• [AIM OF THE EXERCISE] Exclude the pictures; give every entry again exactly as written.

[Opening SUPPLIED RECORDS section]

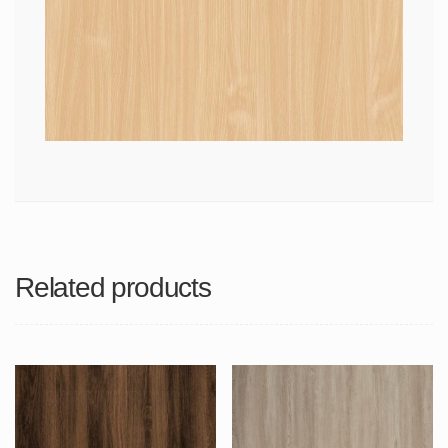
Related products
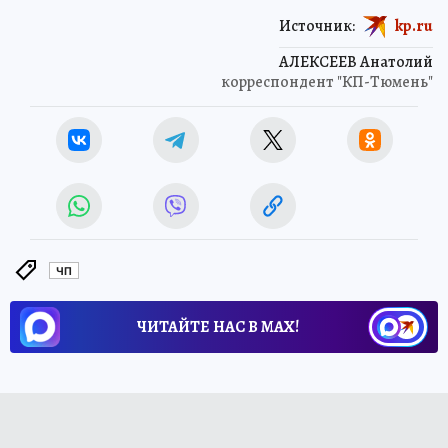
Источник:
kp.ru
АЛЕКСЕЕВ Анатолий
корреспондент "КП-Тюмень"
ЧП
ЧИТАЙТЕ НАС В МАХ!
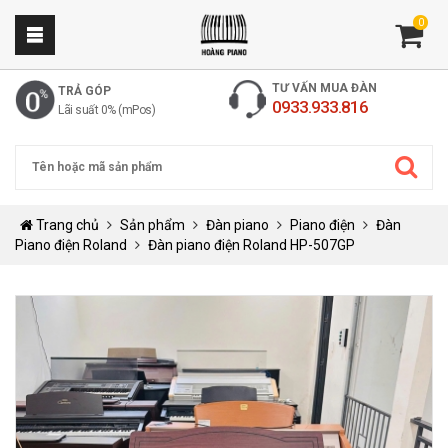
0
TƯ VẤN MUA ĐÀN
TRẢ GÓP
0933.933.816
Lãi suất 0% (mPos)
Trang chủ
Sản phẩm
Đàn piano
Piano điện
Đàn
Piano điện Roland
Đàn piano điện Roland HP-507GP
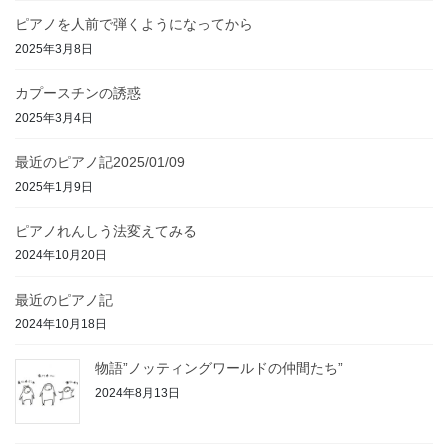
ピアノを人前で弾くようになってから
2025年3月8日
カプースチンの誘惑
2025年3月4日
最近のピアノ記2025/01/09
2025年1月9日
ピアノれんしう法変えてみる
2024年10月20日
最近のピアノ記
2024年10月18日
物語”ノッティングワールドの仲間たち”
2024年8月13日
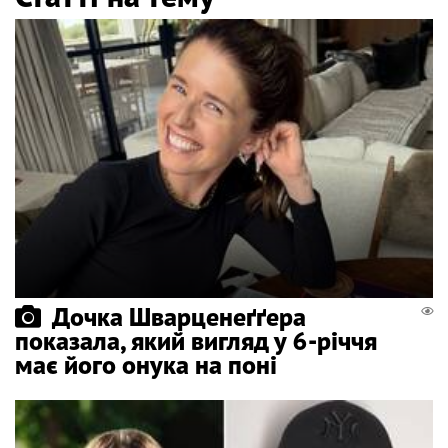
Дочка Шварценеґґера
показала, який вигляд у 6-річчя
має його онука на поні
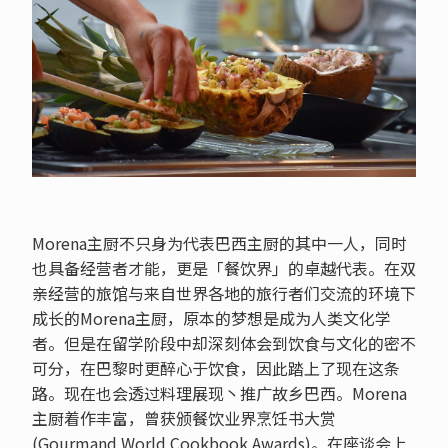
Morena主厨不只身为代表巴西主厨的其中一人，同时
也具备经营者才能，更是「餐饮界」的卓越代表。在双
亲经营的旅馆与来自世界各地的旅行者们交流的环境下
成长的Morena主厨，原本的梦想是成为人类文化学
者。但是在留学阶段中却深刻体会到饮食与文化的密不
可分，在巴黎时更醉心于饮食，因此踏上了现在这条
路。现在也会透过料理展现丶推广故乡巴西。Morena
主厨着作丰富，曾获颁餐饮业界烹饪书大赏
(Gourmand World Cookbook Awards)。在座谈会上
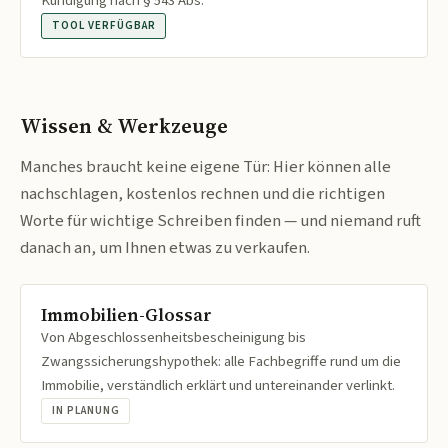
Kündigung nach § 543 Abs.
TOOL VERFÜGBAR
Wissen & Werkzeuge
Manches braucht keine eigene Tür: Hier können alle
nachschlagen, kostenlos rechnen und die richtigen
Worte für wichtige Schreiben finden — und niemand ruft
danach an, um Ihnen etwas zu verkaufen.
Immobilien-Glossar
Von Abgeschlossenheitsbescheinigung bis
Zwangssicherungshypothek: alle Fachbegriffe rund um die
Immobilie, verständlich erklärt und untereinander verlinkt.
IN PLANUNG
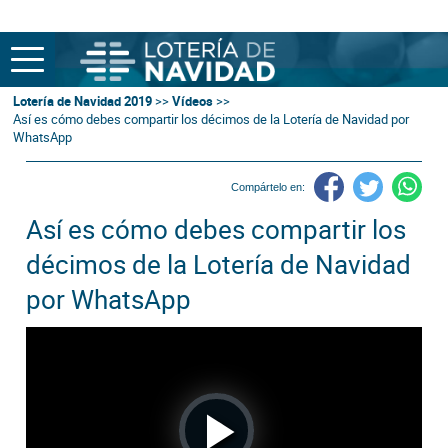
Lotería de Navidad 2019
>>
Vídeos
>>
Así es cómo debes compartir los décimos de la Lotería de Navidad por
WhatsApp
Compártelo en:
Así es cómo debes compartir los
décimos de la Lotería de Navidad
por WhatsApp
Play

[Closing SUPPLIED RECORDS section]

• [RESPONSE AREA]
Related products
Источник:
kp.ru
АЛЕКСЕЕВ Анатолий
корреспондент "КП-Тюмень"
ЧП
ЧИТАЙТЕ НАС В МАХ!
0
TƯ VẤN MUA ĐÀN
TRẢ GÓP
0933.933.816
Lãi suất 0% (mPos)
Trang chủ
Sản phẩm
Đàn piano
Piano điện
Đàn
Piano điện Roland
Đàn piano điện Roland HP-507GP
ピアノを人前で弾くようになってから
2025年3月8日
カプースチンの誘惑
2025年3月4日
最近のピアノ記2025/01/09
2025年1月9日
ピアノれんしう法変えてみる
2024年10月20日
最近のピアノ記
2024年10月18日
物語”ノッティングワールドの仲間たち”
2024年8月13日
Дочка Шварценеґґера
показала, який вигляд у 6-річчя
має його онука на поні
Morena主厨不只身为代表巴西主厨的其中一人，同时
也具备经营者才能，更是「餐饮界」的卓越代表。在双
亲经营的旅馆与来自世界各地的旅行者们交流的环境下
成长的Morena主厨，原本的梦想是成为人类文化学
者。但是在留学阶段中却深刻体会到饮食与文化的密不
可分，在巴黎时更醉心于饮食，因此踏上了现在这条
路。现在也会透过料理展现丶推广故乡巴西。Morena
主厨着作丰富，曾获颁餐饮业界烹饪书大赏
(Gourmand World Cookbook Awards)。在座谈会上
Kündigung nach § 543 Abs.
TOOL VERFÜGBAR
Wissen & Werkzeuge
Manches braucht keine eigene Tür: Hier können alle
nachschlagen, kostenlos rechnen und die richtigen
Worte für wichtige Schreiben finden — und niemand ruft
danach an, um Ihnen etwas zu verkaufen.
Immobilien-Glossar
Von Abgeschlossenheitsbescheinigung bis
Zwangssicherungshypothek: alle Fachbegriffe rund um die
Immobilie, verständlich erklärt und untereinander verlinkt.
IN PLANUNG
Lotería de Navidad 2019
>>
Vídeos
>>
Así es cómo debes compartir los décimos de la Lotería de Navidad por
WhatsApp
Compártelo en:
Así es cómo debes compartir los
décimos de la Lotería de Navidad
por WhatsApp
Play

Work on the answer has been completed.